The idea is to have , But there are still problems , The backup king is not linked mysql, The backup function cannot be used , But not in a hurry , Here the backup King provides a function , Parameter setting . as follows

If we know the database account password and database name , Can I try to connect to the database . So now the key is to get the database account and password . How to get this ？ Don't forget , Before that, we got the source code compression package of the phishing website , Now let's unpack and analyze the source code . Look for the configuration file , There may be information we need . The source code directory is as follows

Now try to find the configuration file of the database , as follows , Sure enough, we got the information we wanted

Now go to the website and try to see if the connection is successful , Sure enough , Successful connection , as follows

Now you can try to take shell 了 . The pressure of drinking water is frightening , Synchronize the information with master , Fighting alone , How can it be worth the happiness of two people standing together .

Go backstage

Before we look at the source code , Found a a1 Folder , View folder related files , Know that this is the background path

Let's visit , Find out 404

It should have changed the background path , It doesn't matter , Let's simply try , Change the discovery to a7 了 , Now access a7 The interface is as follows

Or try to use backup Wang's account password , I found that the landing was successful

The backstage also won . Check the information , Most of them are dirty data . Go to ask the master if he has any information .
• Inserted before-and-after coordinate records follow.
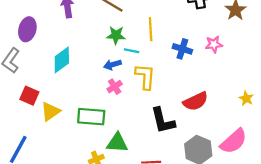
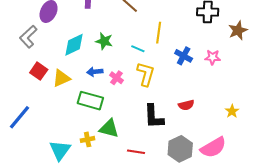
green star: (116, 35) -> (104, 41), moved
blue arrow: (112, 65) -> (95, 72), moved
pink cross: (115, 87) -> (116, 78), turned -32
red semicircle: (196, 101) -> (186, 105), size x0.7
yellow triangle: (50, 111) -> (61, 78), moved

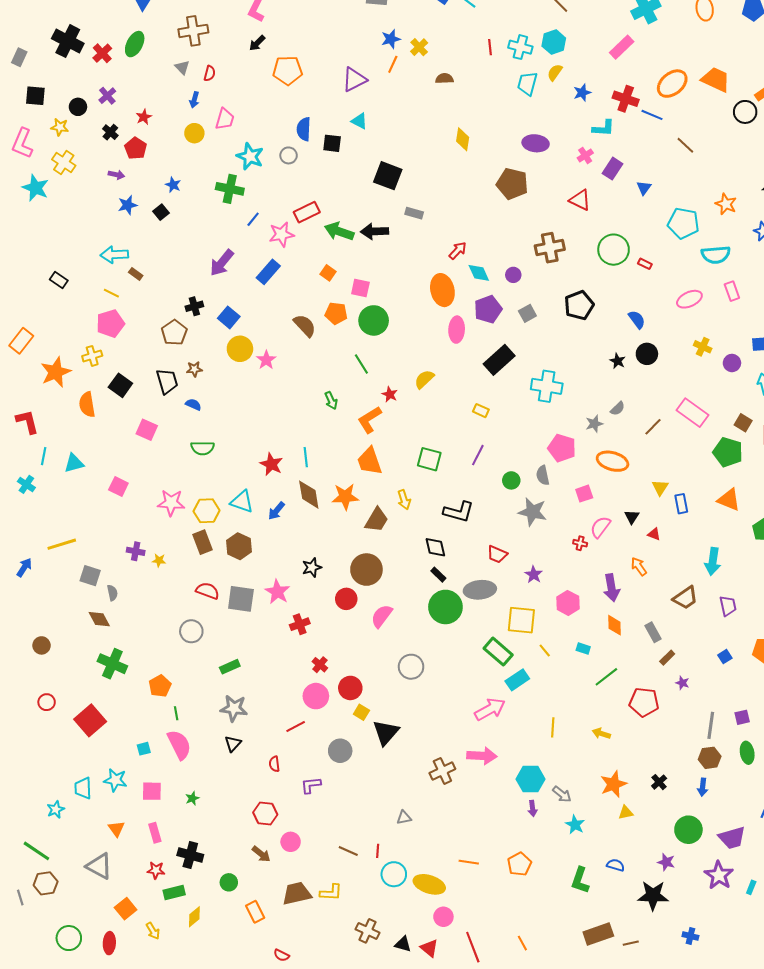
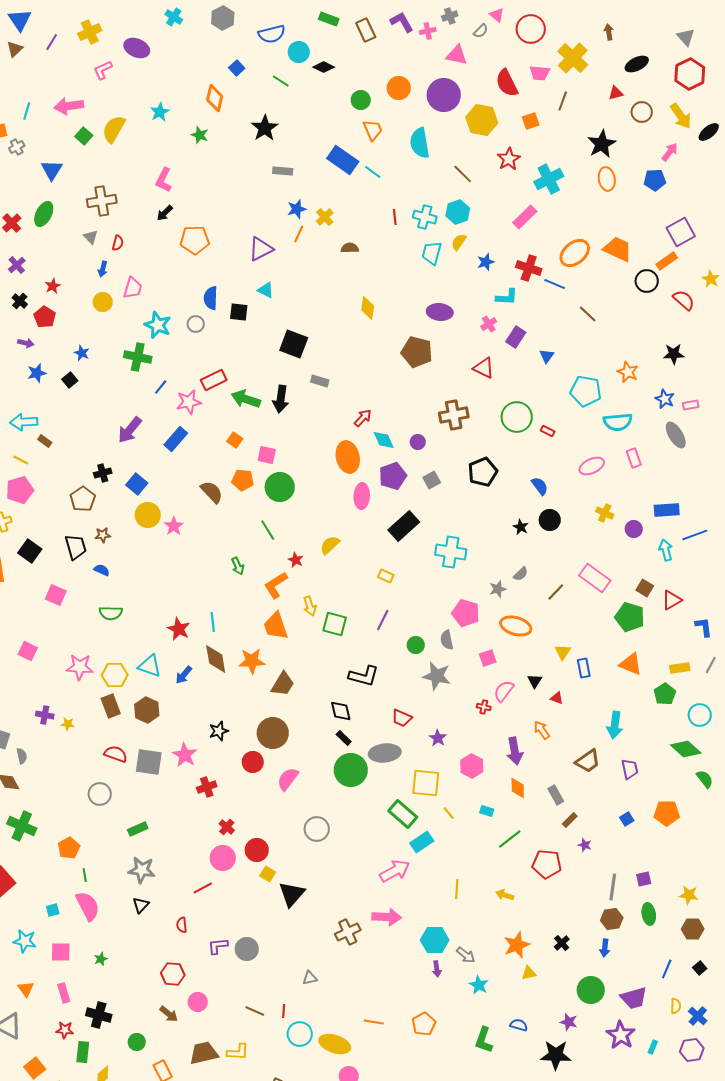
black arrow: (375, 231) -> (281, 399), turned -80
yellow arrow: (404, 500) -> (310, 606), moved
gray circle: (340, 751) -> (247, 949), moved
green rectangle: (174, 892) -> (83, 1052), turned -70

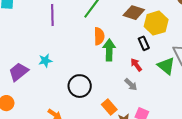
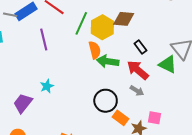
yellow hexagon: (156, 23) -> (102, 27), moved
green arrow: (109, 50) -> (108, 61), turned -70
red arrow: (136, 65) -> (138, 70), size x1.6
black circle: (80, 86) -> (106, 101), moved

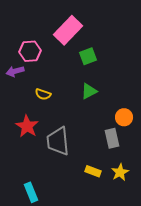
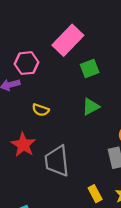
yellow rectangle: (93, 171) -> (95, 194), turned 42

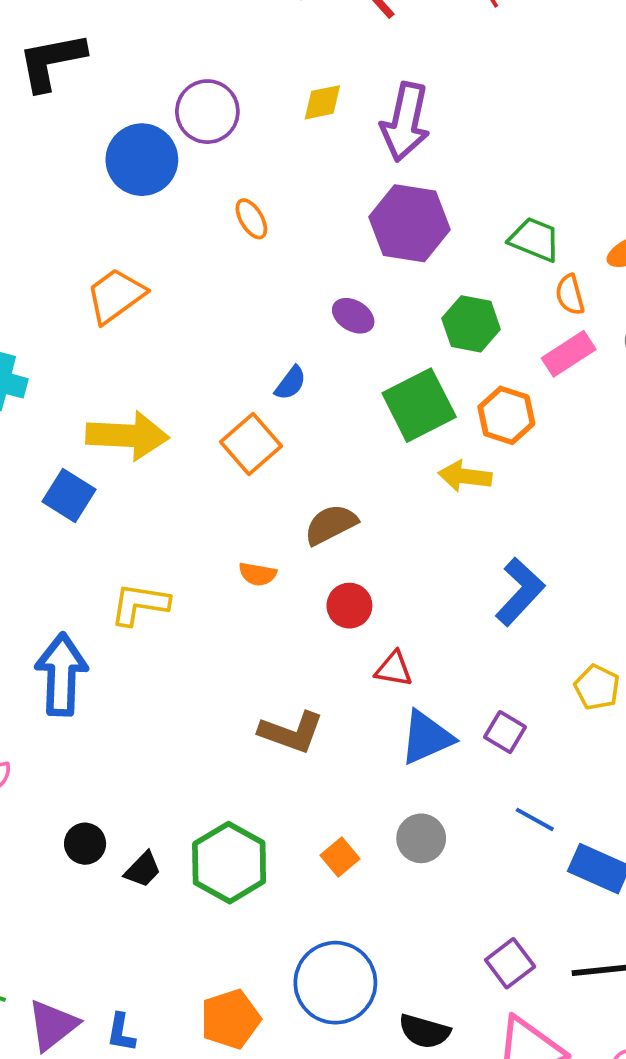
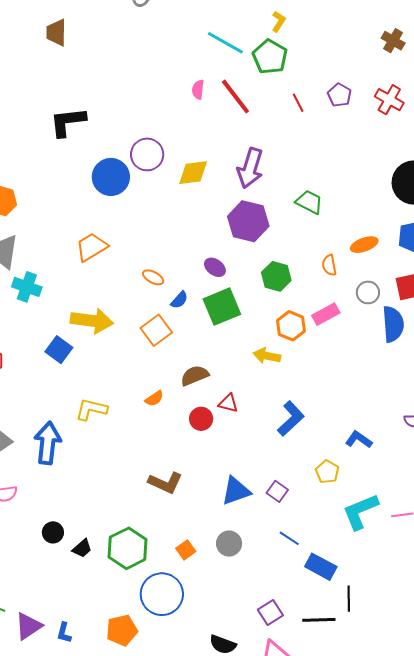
yellow diamond: (322, 102) -> (193, 173), moved, size x1.4
orange ellipse: (251, 219) -> (153, 277), moved, turned -35
green trapezoid: (535, 239) -> (309, 202), moved
pink rectangle: (569, 354) -> (326, 314), moved
green square: (419, 405) -> (222, 307), moved
orange semicircle: (258, 574) -> (154, 399), turned -48
red triangle: (394, 669) -> (228, 403), moved
blue circle: (335, 983) -> (162, 594), moved

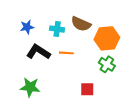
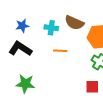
black L-shape: (38, 52) -> (20, 49), moved
red square: (87, 89) -> (92, 87), moved

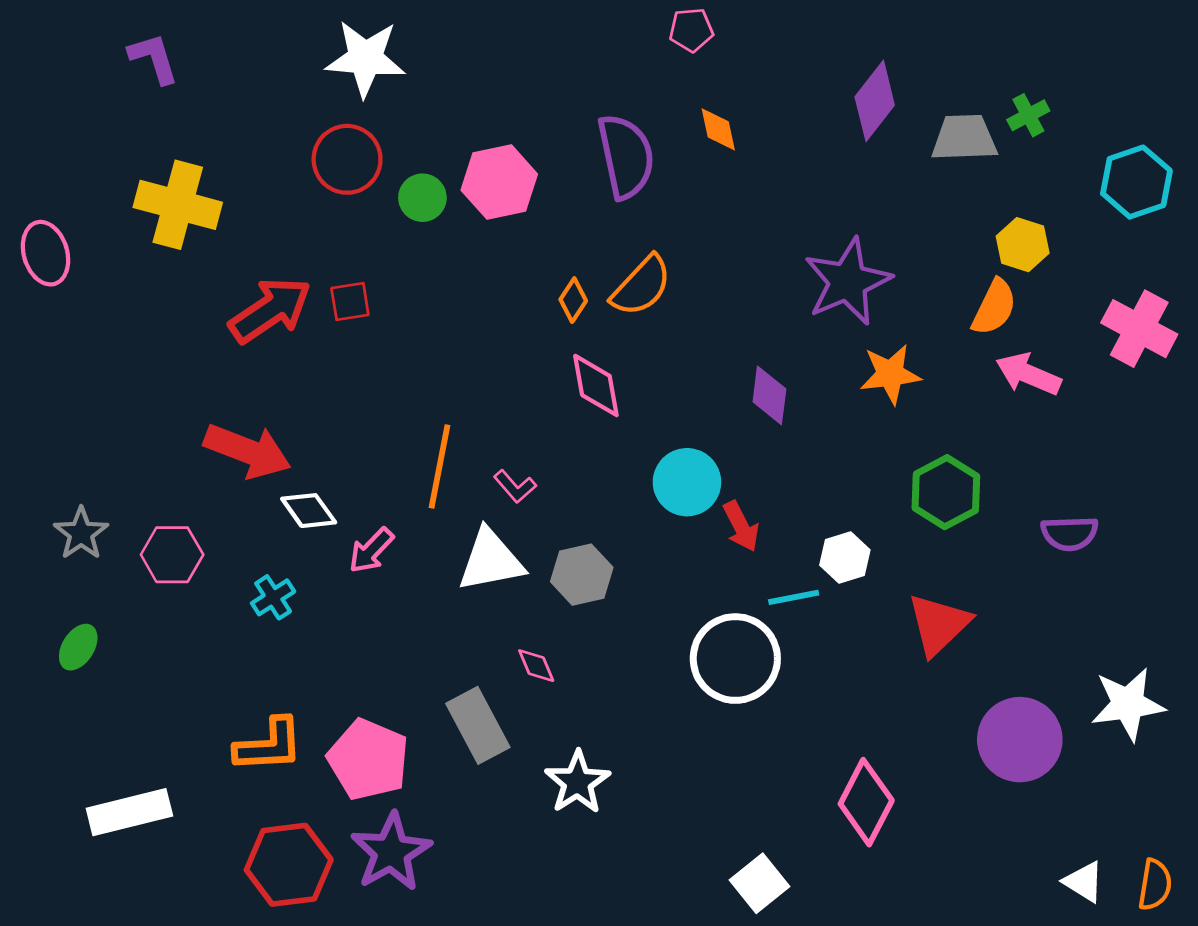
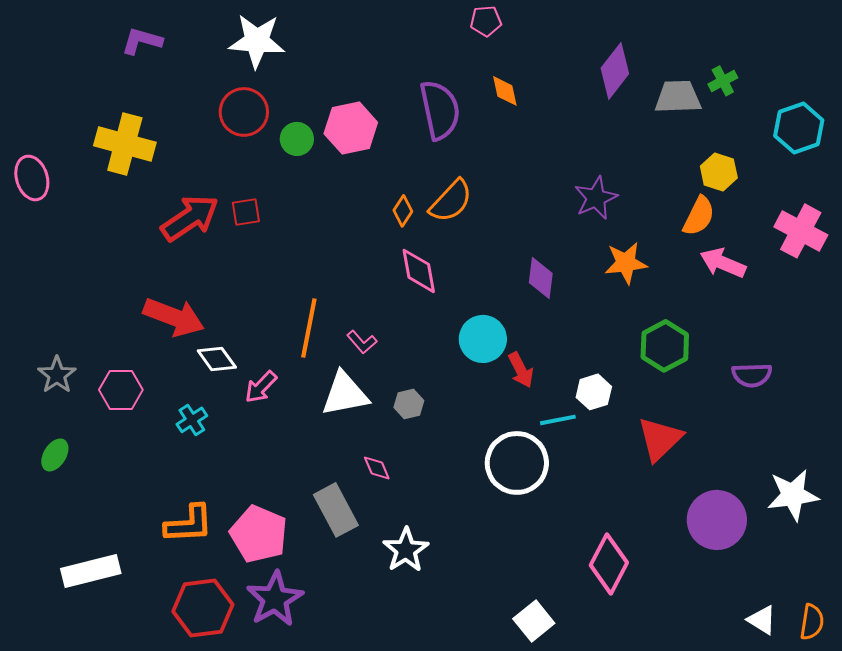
purple L-shape: (154, 58) -> (142, 41), moved, turned -57
purple star: (848, 282) -> (596, 198), size x0.7
gray hexagon: (582, 575) -> (409, 404), size x0.7

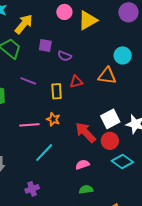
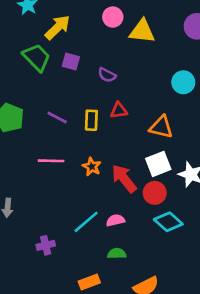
yellow triangle: (88, 20) -> (142, 31), turned 30
purple square: (45, 45) -> (71, 61), moved
orange triangle: (107, 76) -> (161, 127), moved
purple line: (28, 81) -> (57, 117), moved
orange star: (53, 119) -> (92, 167), moved
cyan line: (44, 153) -> (86, 222), moved

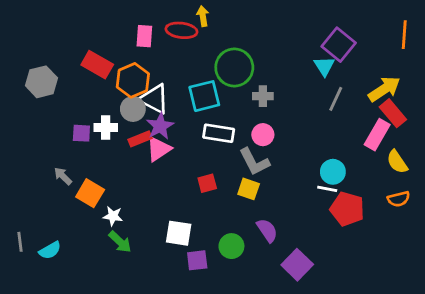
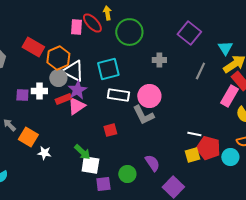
red ellipse: (181, 30) -> (92, 23), turned 40
pink rectangle: (144, 36) -> (76, 27), moved
purple square: (339, 45) -> (189, 33), moved
cyan triangle: (324, 66) -> (225, 48), moved
green circle: (234, 67) -> (129, 32), moved
gray cross: (263, 96) -> (159, 60), moved
pink circle: (263, 135) -> (149, 96), size x1.5
cyan circle: (333, 172) -> (230, 157), moved
yellow square: (249, 189) -> (192, 155), moved, turned -35
green arrow: (120, 242) -> (82, 152), moved

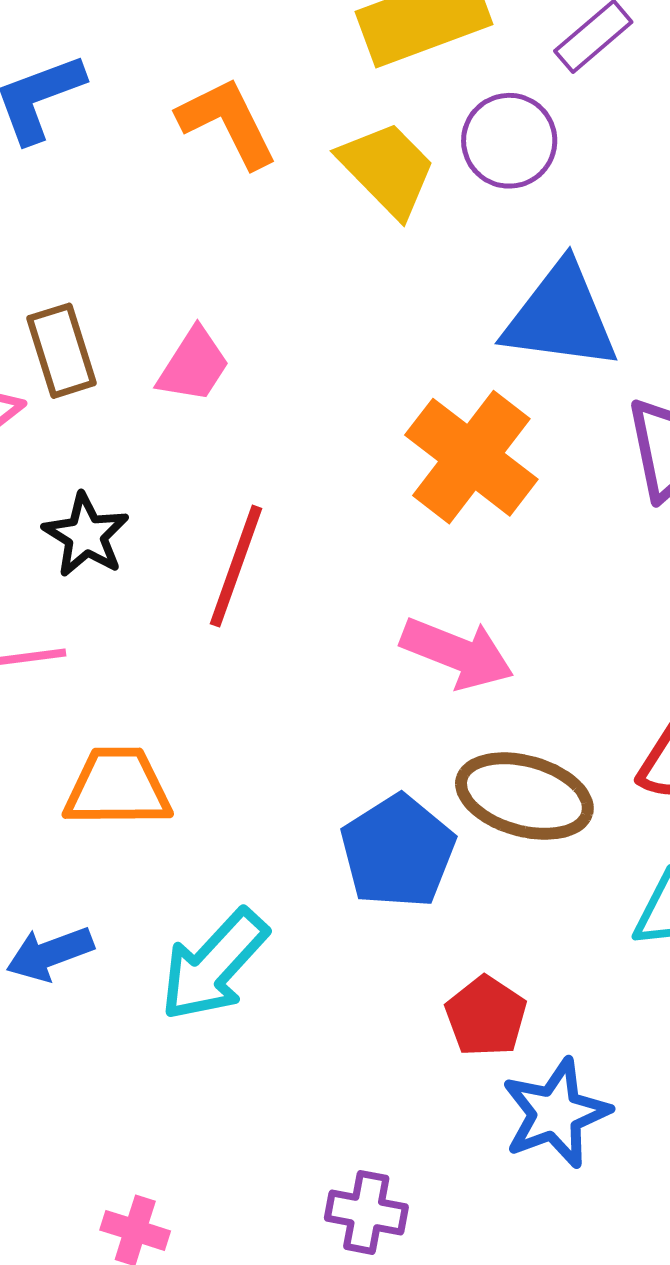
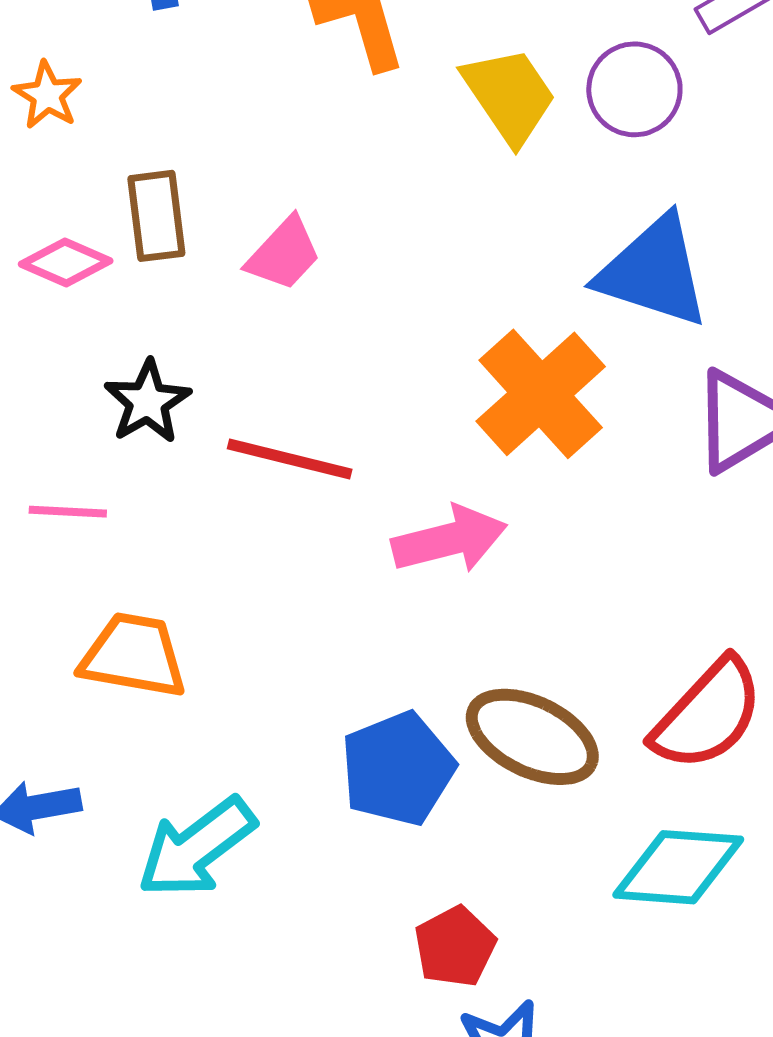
red line: (236, 566) -> (290, 459), turned 74
pink arrow: (457, 653) -> (449, 540), moved, turned -46

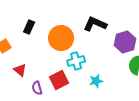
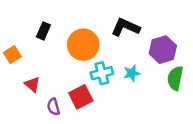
cyan star: (96, 81) -> (132, 73), moved

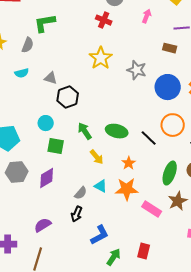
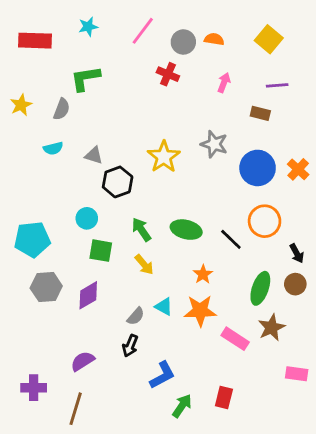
pink arrow: (147, 16) -> (224, 83), moved
yellow star: (101, 58) -> (164, 157), moved
yellow arrow: (97, 157) -> (144, 265), moved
The address provided by the login master is as follows

There are still some data here , There are still people who have been cheated , Your personal information has been cheated , Finally, I input my mobile number , Received the verification code , Also submitted the verification code to the phishing website . Tencent's anti-theft mechanism , The second authentication can not stop many phishing websites . I would like to remind you to be vigilant , Be careful where you are prompted to enter your personal information .

Getshell

Now let's follow the previous train of thought Getshell, Compress first , Then download the compressed package .

And then there are new problems , The downloaded files are all empty ,

No data , So it can't be replaced , It's impossible Getshell 了 . What kind of human suffering is this . Now ask Master , Let's see what step master has taken .

It seems to be stuck , Don't lose heart. , Don't give up any details , Then go to the backup directory , Try downloading the original backup file , To view the .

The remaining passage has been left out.